Heute fahre ich mal wieder ohne schussbereite Kamera und sehe
prompt wieder mehrere Hundehalter mit ihrem charakteristischen
Schäufelchen, es ist schon wie verhext. Da ich etwas spät
dran bin, halte ich aber nicht an, um die Kamera auszupacken.
Vor dem Unterricht bleiben mir gerade mal 10 Minuten Zeit, in denen
ich versuche, den Vokabelzettel aus dem Kopf auszufüllen, den ich
mir für heute aufgehoben habe. Das ist Bestandteil der
täglichen Routine: Es gibt jeden Tag als Hausaufgabe ein Blatt
zum Ausfüllen, auf dem die Vokabeln des nächsten Tages
bildlich dargestellt sind. Leider war das Lernen gestern nur bedingt
erfolgreich; ich muss doch bei etlichen Wörtern in mein Buch
spicken. Das kann ja heiter werden, wenn gleich der Vokabeltest
kommt.
Wir bleiben heute aber verschont. Der Unterricht beginnt ohne Test
mit einer Wiederholung der Grammatik der letzten paar Lektionen. Das
ist auch bitter nötig, wie ich merke. Nur in der dritten Stunde
gibts einen Happen neuer Grammatik aus Lektion 32, und die Lehrerin
verwendet auch einige der neuen Vokabeln, aber ehe man sichs versieht,
ist der Unterricht auch schon vorbei für heute. Als Ausgleich
für den fast schon entspannenden Unterrichtstag gibt es einen
großen Packen Hausaufgaben. Na ja, wir haben ja das ganze
Wochenende Zeit.
Ich treffe Markus, den Go-Spieler aus Finnland, und Grant aus
Amerika, die beide in die fortgeschrittenste SILAC-Klasse gehen.
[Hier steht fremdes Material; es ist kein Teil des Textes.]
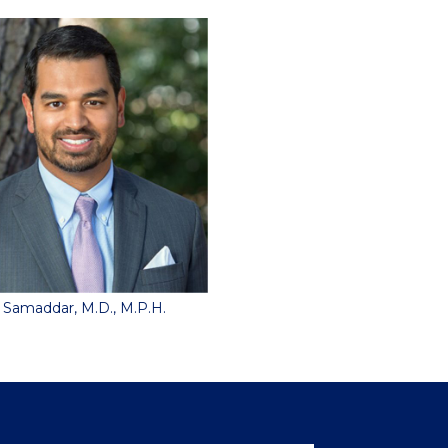
 Samaddar, M.D., M.P.H.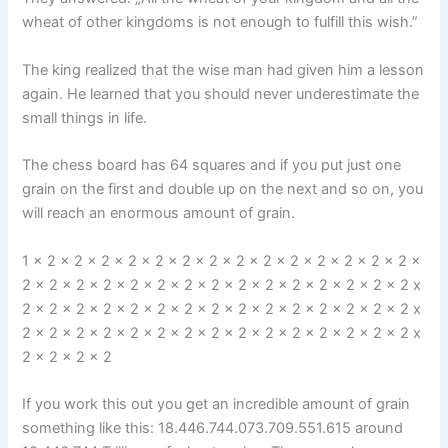
wheat of other kingdoms is not enough to fulfill this wish.”
The king realized that the wise man had given him a lesson
again. He learned that you should never underestimate the
small things in life.
The chess board has 64 squares and if you put just one
grain on the first and double up on the next and so on, you
will reach an enormous amount of grain.
1 x 2 x 2 x 2 x 2 x 2 x 2 x 2 x 2 x 2 x 2 x 2 x 2 x 2 x 2 x
2 x 2 x 2 x 2 x 2 x 2 x 2 x 2 x 2 x 2 x 2 x 2 x 2 x 2 x 2 x
2 x 2 x 2 x 2 x 2 x 2 x 2 x 2 x 2 x 2 x 2 x 2 x 2 x 2 x 2 x
2 x 2 x 2 x 2 x 2 x 2 x 2 x 2 x 2 x 2 x 2 x 2 x 2 x 2 x 2 x
2 x 2 x 2 x 2
If you work this out you get an incredible amount of grain
something like this: 18.446.744.073.709.551.615 around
Markus hat mir gestern schon erzählt, dass er heute irgendwas
besichtigen gehen will. Inzwischen hat er sich überlegt, was es
sein soll: Atsuta jingu, ein wohl relativ berühmter
Shinto-Schrein im Süden von Nagoya. Ich hadere kurz mit mir, ob
ich den Nachmittag nicht doch lieber im Aufenthaltsraum der Schule mit
sinnlosem Internet-Surfen, Tagebuchschreiben, Fotos Entwickeln und
Lernen verbringen soll, schließe mich dann aber den beiden an.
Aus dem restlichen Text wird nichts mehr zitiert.